Cuando salió el juego Pokémon GO, se vivió una verdadera revolución, desde nuestro teléfono, pues caminando en cualquier rincón del mundo se tenía la posibilidad de “cazar” pokemones y aumentar la colección de cada “maestro Pokémon”. Es lógico que para lograr esto, los creadores del juego requirieran saber nuestra ubicación 24/7 en todo lugar. Cuando no sabemos cómo llegar a nuestro destino, abrimos Waze y este nos brinda diferentes rutas y una duración aproximada, basado en el análisis de millones de datos que sus miles de usuarios le brindan. Y como éstas, la lista de aplicaciones que usamos podría seguir y seguir, tanto que podemos ser espiados por nuestros propios celulares.

Frente a esta realidad, ¿por qué debería molestarnos que el Gobierno también acceda a nuestros datos para hacer su labor? ¿Resulta acaso hipócrita que Instagram pueda acceder a nuestras fotos, pero nos moleste que el INS nos facilite el tránsito cuando hay muchos carros esperando en un semáforo? Pues hay un elemento clave y simple en esta ecuación: nuestra libertad de decidir quién accede a nuestros datos y cuándo.
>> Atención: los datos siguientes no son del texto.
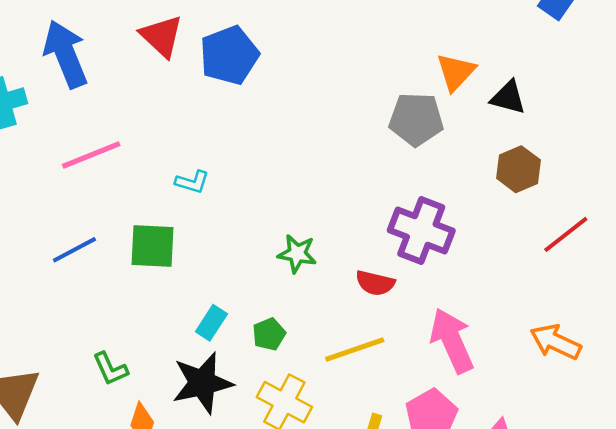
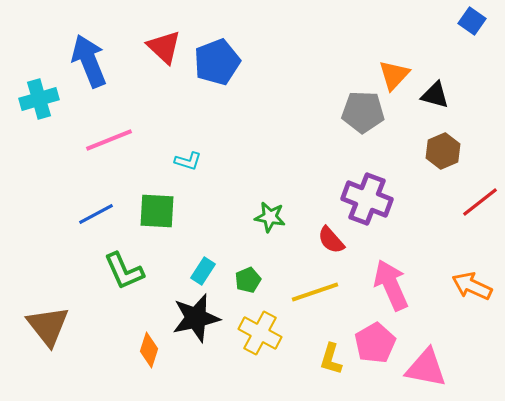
red semicircle: (375, 283) -> (331, 240), turned 36
green L-shape: (110, 369) -> (124, 271), moved, size x1.4

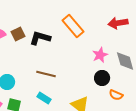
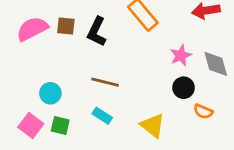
brown square: (18, 34) -> (66, 26), turned 32
black L-shape: (40, 38) -> (97, 32), turned -80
Es decir, al usar la aplicación de Pokémon Go, yo tengo el derecho de decidir si quiero darle acceso a mi GPS para que en cualquier esquina me aparezca un “rattata”. Pero cuando ya no lo quiera, también puedo desactivarlo en cualquier momento y el juego pierde el acceso a mis datos. Igual pasa con esas incesantes y molestas llamadas de entidades bancarias ofreciendo préstamos, a quienes nunca les autoricé que accedieran a mi número de teléfono celular, por lo que tengo el derecho a pedirles que me borren de su base de datos y nunca me vuelvan a llamar.

Esa libertad es llamada el derecho a la autodeterminación informativa y la Sala Constitucional lo ha declarado un derecho fundamental relacionado con nuestra intimidad, y nos da la potestad de escoger quien pueda ver nuestras comunicaciones, quien entra a nuestra casa y a quien le brindamos nuestros datos.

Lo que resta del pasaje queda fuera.